Epic Systems Interview Question Software Engineer / Developers
Country: United States
Interview Type: Written Test
Or two...
The reasoning behind saying that there's 3 is if one is Nike, one is Reebok, and one is Fubu, the conditions are satisifed.
However, there's another way to satisfy the conditions...there are 2 shoes, and both are New Balance, or some brand that's none of Nike, Reebok, and Fubu!
Or two...
The reasoning behind saying that there's 3 is if one is Nike, one is Reebok, and one is Fubu, the conditions are satisifed.
However, there's another way to satisfy the conditions...there are 2 shoes, and both are New Balance, or some brand that's none of Nike, Reebok, and Fubu!
In fact, it's good to show that these are the only two possibilities assuming a shoe can't be of multiple brands at the same time. Let the number of Nike shoes be N, Reebok R, Fubu F, and others O.
Then,
ALL = N + R + F + O
ALL - N = 2 => R + F + O = 2
ALL - R = 2 => N + F + O = 2
ALL - F = 2 => R + N + O = 2
From these, we deduce
N = R = F and 2 N + O = 2
Since we seek only non-negative integer solutions, either O = 2 and N = R = F = 0, or N = R = F = 1 and O = 0
It doesn't seem like the kind of problem you'd write equations for -- it seems like a straight-up logic problem -- but I ended up writing equations when I found two different solutions and wanted to know whether there were any more. As I showed, the two solutions I identified are the only two.
The answer is simply three shoes, it's because all are being circulated one-by-one and rest two remain of the other brand, so the most possible answer seems to be 3. Else and otherwise it was mentioned that there may be possibility of zero amount of original value.
There are three pairs, when you say all those shoes are reebok except 2,meaning 1 is reebok,other two are fubu and Nike.
Same applies in other two statements aslo.
I suppose that this method of solving it with equations works too, assuming all the shoes are one of Reebok, Nike, or Fubu.
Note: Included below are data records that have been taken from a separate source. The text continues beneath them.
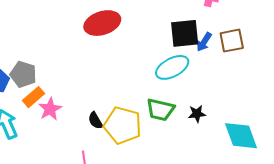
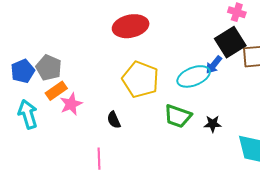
black square: (185, 33) -> (230, 42), moved, turned -32
blue arrow: (204, 42) -> (214, 65), moved
yellow pentagon: (123, 125) -> (140, 79), moved

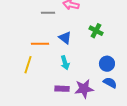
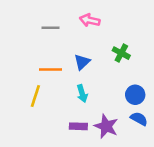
gray line: (48, 13) -> (51, 28), moved
blue triangle: (65, 38) -> (82, 62), turned 40
purple star: (84, 89) -> (106, 126), turned 30

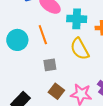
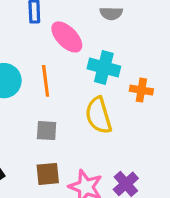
brown square: (56, 91) -> (48, 174), turned 35

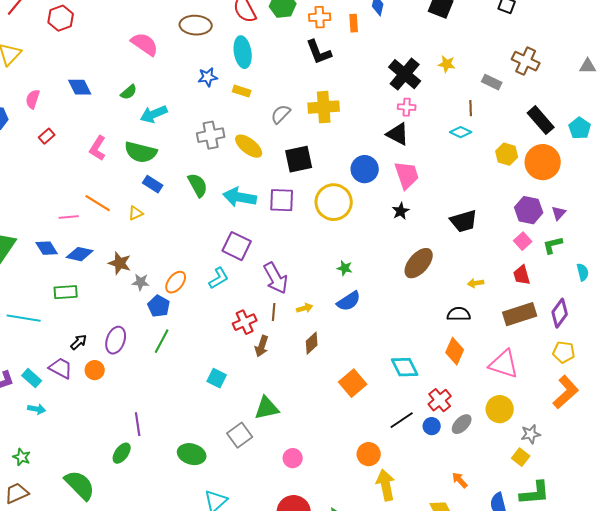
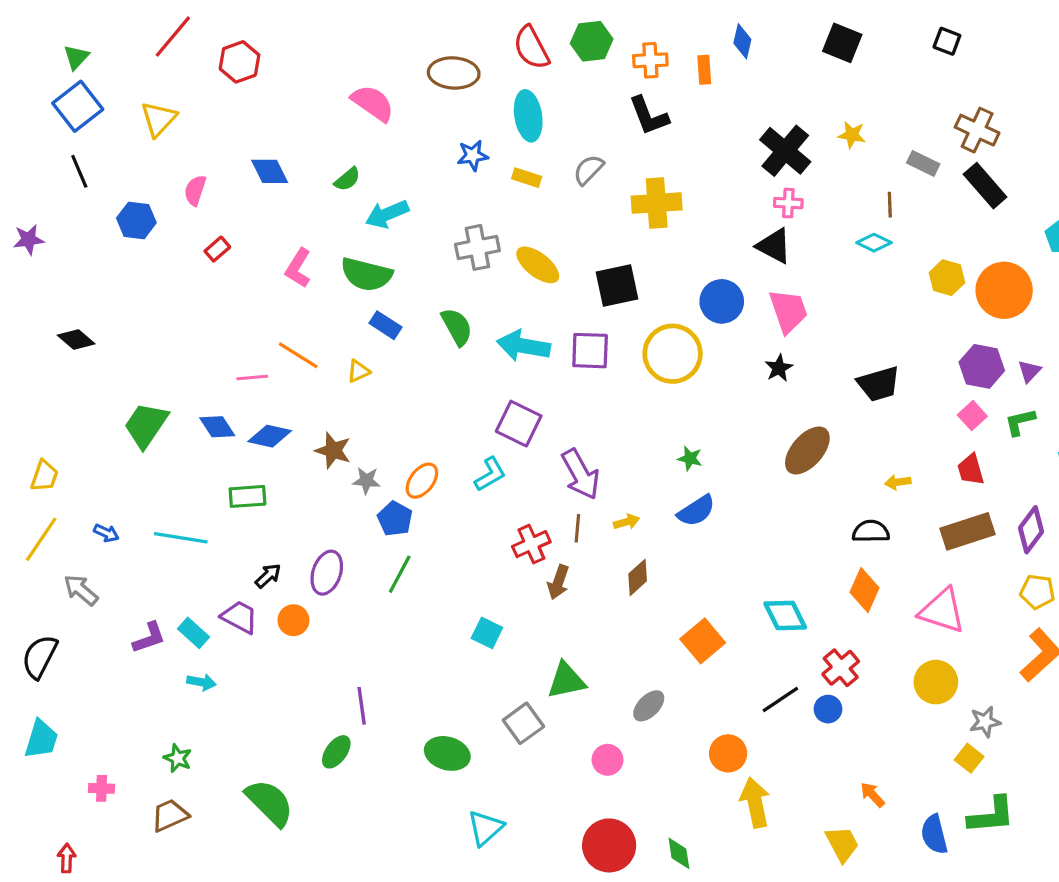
gray semicircle: (281, 114) -> (588, 170), moved
black rectangle: (541, 120) -> (985, 186), moved
gray ellipse: (462, 424) -> (649, 706), moved

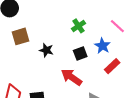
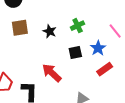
black star: (46, 50) -> (50, 31), moved
red arrow: (72, 77) -> (52, 73), moved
One other solution is possible if you don't make that assumption (namely, both shoes could be none of Nike, Reebok, or Fubu, and there would then be 2 shoes).
The one issue I have with assuming "both shoes could be none of Nike, Reebok, or Fubu," is the original problem says "All the shoes are Nike....(.etc)" In order to satisfy the "All shoes" condition with each brand, you must have at least 1 shoe that is of that brand. Given that, the only answer I see is 3.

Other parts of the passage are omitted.